Maybe-family squabble notwithstanding. Maybe-ruining-his-own-career notwithstanding. Maybe—

"Hey," Hitoshi says, suddenly. "Do you remember the Shie Hassaikai raid?"

"Shie Hassaikai?" Mashirao squints. His cheeks are a little red, but Hitoshi is sure he looks redder himself. "That was … second year? No. First year, wasn't it?"

"Yeah."

"Umm. Aizawa-sensei and Eijirou-kun were on that raid, weren't they? And that one senpai.."

Hitoshi turns to look at him, surprised. "Eijirou—Kirishima Eijirou?"

"Yeah, he was—" Mashirao blinks at him, slowly. "Oh. Right," he says. "That was second semester. You weren't in the class yet."

Hitoshi was still in 1-C back then. "Ah."

"Yeah, Eijirou-kun was on that raid. He was interning at … okay, I don't remember, but. Yeah."

"Huh," Hitoshi says. Kirishima Eijirou, is it?

That Kirishima, apparently, was one of the UA students who were involved in that raid. Huh.

That's interesting. Hitoshi sips his beer slowly. Kirishima … when was the last time he had spoken to that guy?

Kirishima is doing good, Hitoshi vaguely knows that. Good agency, decent track records, rising popularity. Not a surprise, with a Quirk like that.

Okay, that's not fair. Kirishima is a good guy. Annoyingly too good a guy, even—all blinding smiles and light-hearted jokes, Hitoshi remembers that. One of the strongest kids in class, those with a sparkling bright future ahead. And unlike either Todoroki or Bakugou, Kirishima has got that affable, lovable charisma of a classic Hero.

Heh. Hitoshi still remembers the resentment he held—the insecurity-fueled jealousy he felt, as a fifteen year old. And the residue of it, thick in the mouth, as a twenty-one year old.

In any case, Hitoshi would pick Kirishima over Todoroki and Bakugou any day. At least he isn't a jackass.

Connections really are everything.

"Why're you asking that, out of the blue?"

Hitoshi turns to find Mashirao watching him behind his glass. Perceptive eyes.

"No work talk at home," Hitoshi says.

Mashirao's mouth twists. "Okay, mister Underground Pro-Hero Mindjack sir."

Despite popular belief, Mashirao can be a little shit sometimes. Hitoshi would try punching him, but it would hurt, because Mashirao's bicep is basically a brick, so he settles with a very mature middle finger instead.

"Okay," Mashirao says, undeterred by Hitoshi's middle finger, "mister I'm-not-here-to-make-friends—"
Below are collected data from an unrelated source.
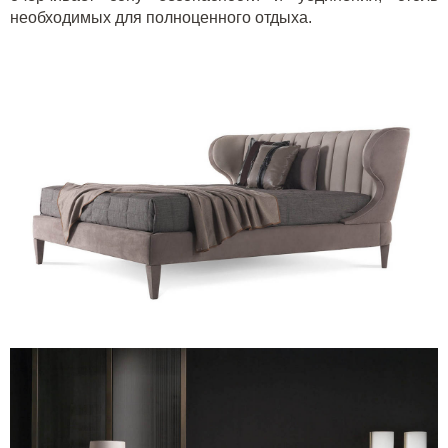
необходимых для полноценного отдыха.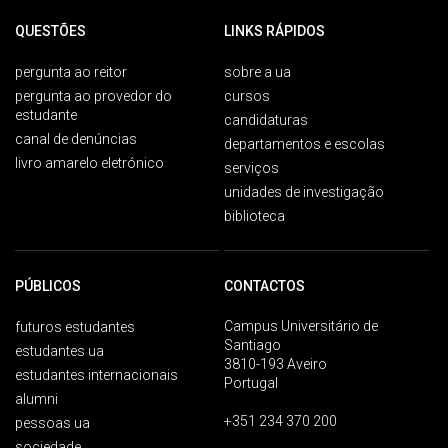
QUESTÕES
LINKS RÁPIDOS
pergunta ao reitor
sobre a ua
pergunta ao provedor do
cursos
estudante
candidaturas
canal de denúncias
departamentos e escolas
livro amarelo eletrónico
serviços
unidades de investigação
biblioteca
PÚBLICOS
CONTACTOS
Campus Universitário de
futuros estudantes
Santiago
estudantes ua
3810-193 Aveiro
estudantes internacionais
Portugal
alumni
+351 234 370 200
pessoas ua
sociedade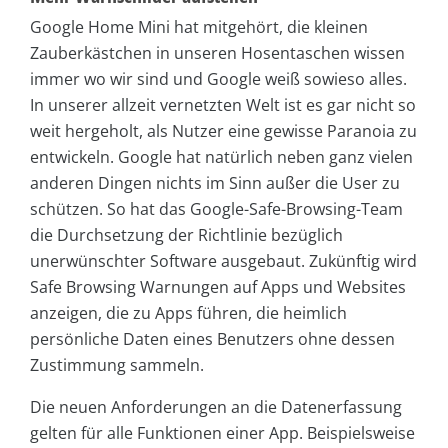
Google Home Mini hat mitgehört, die kleinen
Zauberkästchen in unseren Hosentaschen wissen
immer wo wir sind und Google weiß sowieso alles.
In unserer allzeit vernetzten Welt ist es gar nicht so
weit hergeholt, als Nutzer eine gewisse Paranoia zu
entwickeln. Google hat natürlich neben ganz vielen
anderen Dingen nichts im Sinn außer die User zu
schützen. So hat das Google-Safe-Browsing-Team
die Durchsetzung der Richtlinie bezüglich
unerwünschter Software ausgebaut. Zukünftig wird
Safe Browsing Warnungen auf Apps und Websites
anzeigen, die zu Apps führen, die heimlich
persönliche Daten eines Benutzers ohne dessen
Zustimmung sammeln.
Die neuen Anforderungen an die Datenerfassung
gelten für alle Funktionen einer App. Beispielsweise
Hitoshi punches Mashirao's bicep, which is a bad decision. "God damn, what kinda gym routine do you even do?"Hitoshi's knuckles are red. "Seriously."

"Congrats."

"What?" says Hitoshi, who is still in the middle of shaking off his hand.

"Congrats," Mashirao repeats. Sincerely, smiling. But he's always been sincere, this guy. Always. Hitoshi figured that out a long time ago. "I'm happy for you."

"Okay, no need to cry about it," says Hitoshi, because emotional vulnerability makes him want to shrivel off and die.

"I'm serious," Mashirao says. "Hitoshi. Be careful."

Hitoshi knows what that means too.

The welfare statistic of being a Pro-Hero isn't pretty, and Undergrounds are three times more likely to die than conventional Heroics. Hitoshi knows that.

Hitoshi knows what he's getting himself into.

"I will."

"Don't get yourself killed," Mashirao says. "Okay?"

"I won't," Hitoshi says.

He probably won't.

If we're not able to do things on our own when the time comes, says the Aizawa-sensei from many summers ago, we'll die.

He knows what he's getting himself into.